TASK DETAILS:
Please begin with the line containing "Ita (1016, 50)" and reproduce each line exactly until the records below end, without any pictures.

PROVIDED MATERIAL:
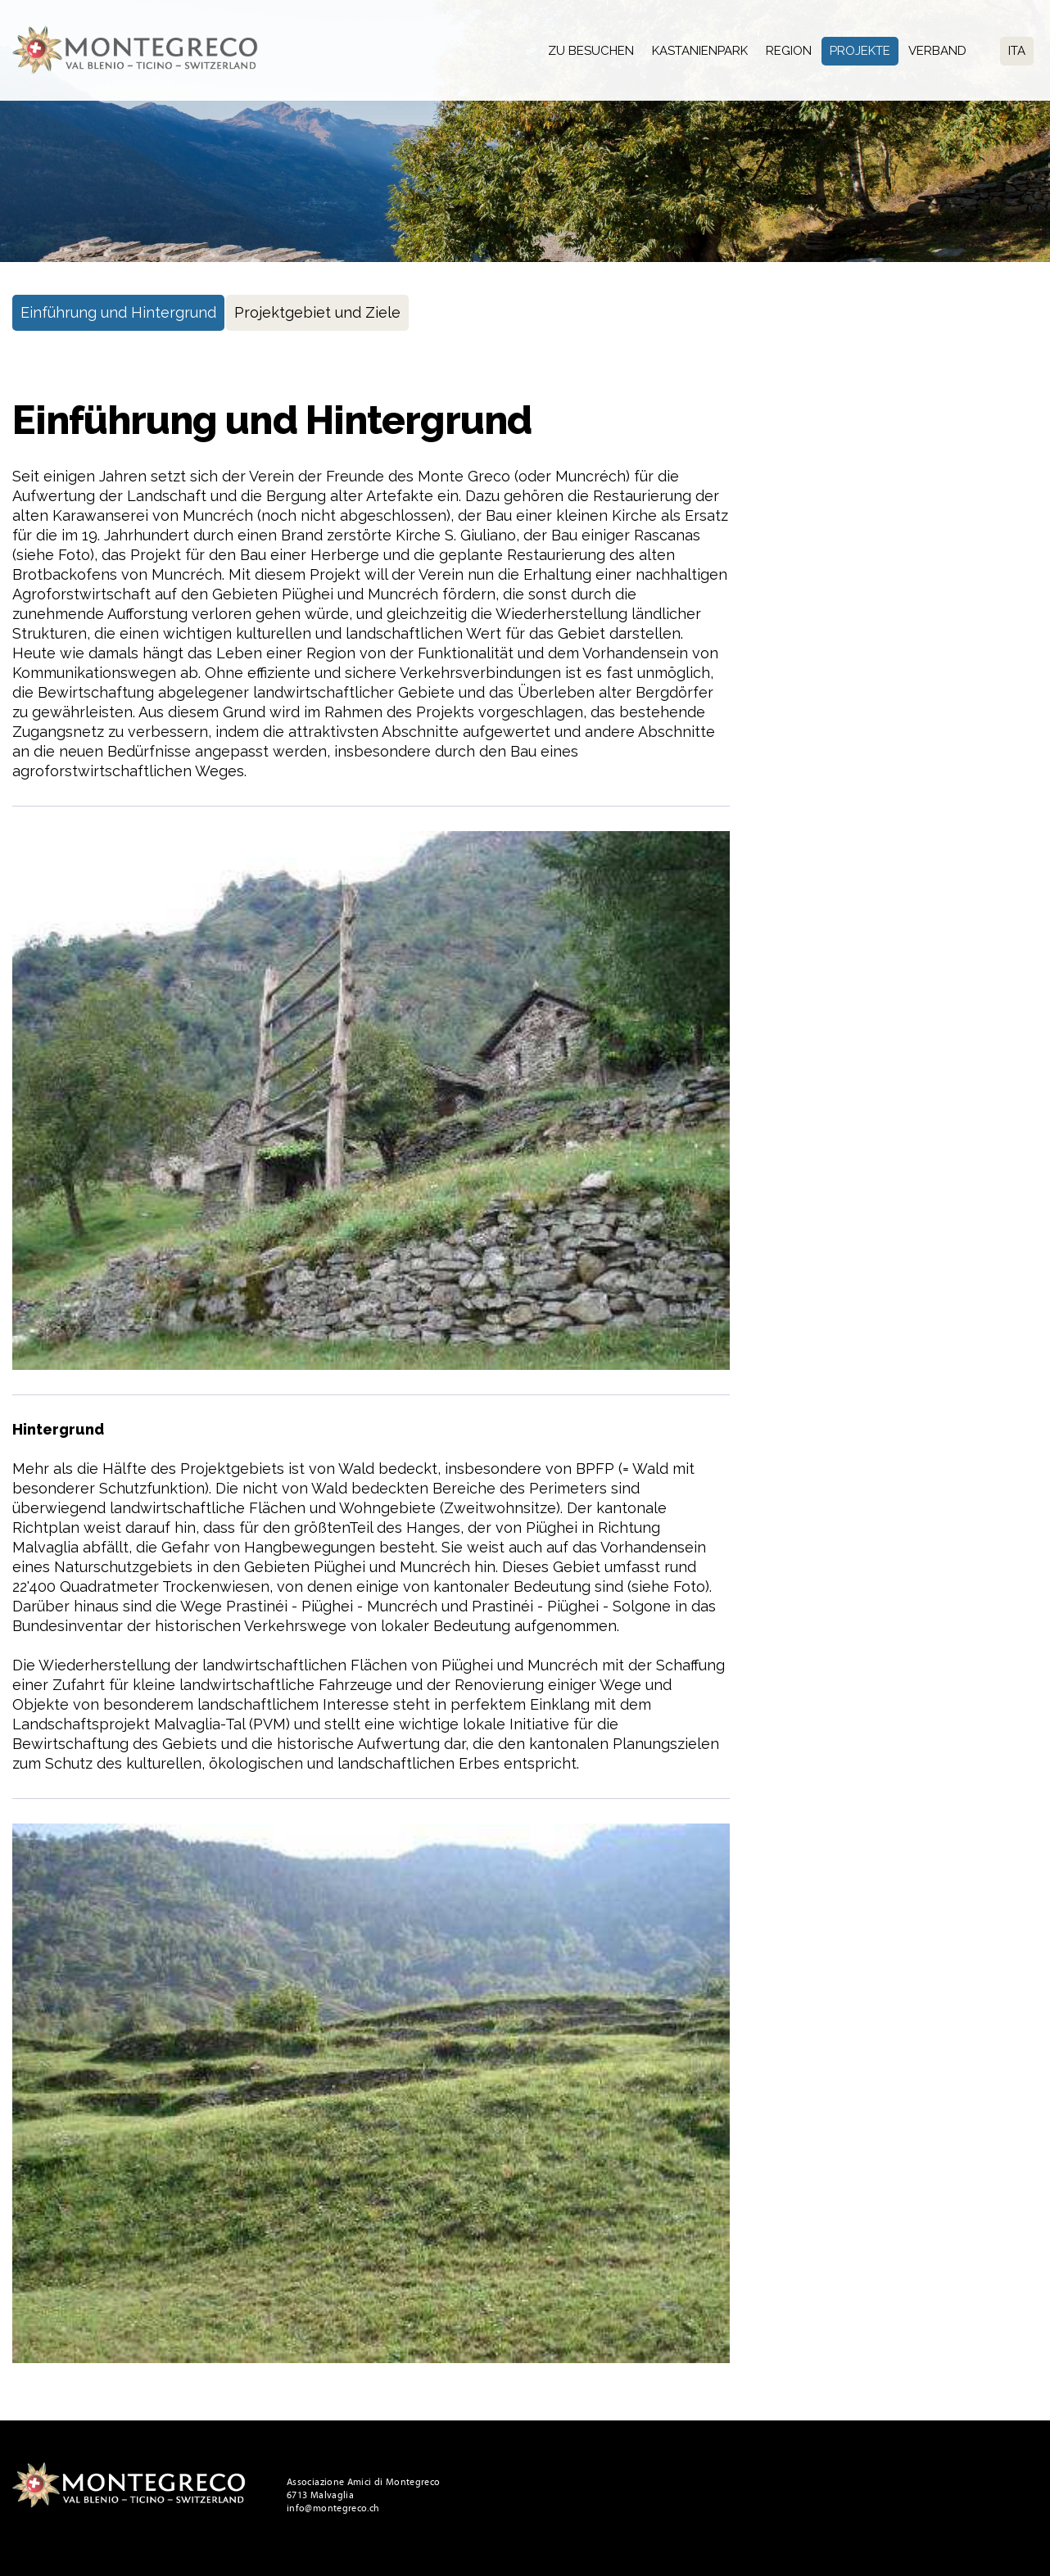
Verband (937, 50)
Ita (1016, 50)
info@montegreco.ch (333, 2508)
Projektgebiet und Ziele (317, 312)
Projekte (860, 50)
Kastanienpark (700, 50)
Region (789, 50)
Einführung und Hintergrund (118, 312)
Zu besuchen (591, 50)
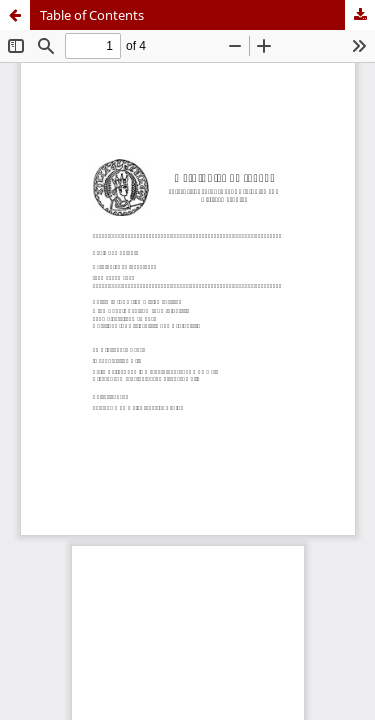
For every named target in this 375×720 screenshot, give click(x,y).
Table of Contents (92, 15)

ANSWER TO THE PROBLEM:
Ita (1016, 50)
info@montegreco.ch (333, 2508)
Projektgebiet und Ziele (317, 312)
Projekte (860, 50)
Kastanienpark (700, 50)
Region (789, 50)
Einführung und Hintergrund (118, 312)
Zu besuchen (591, 50)
For every named target in this 375×720 screenshot, give click(x,y).
Table of Contents (92, 15)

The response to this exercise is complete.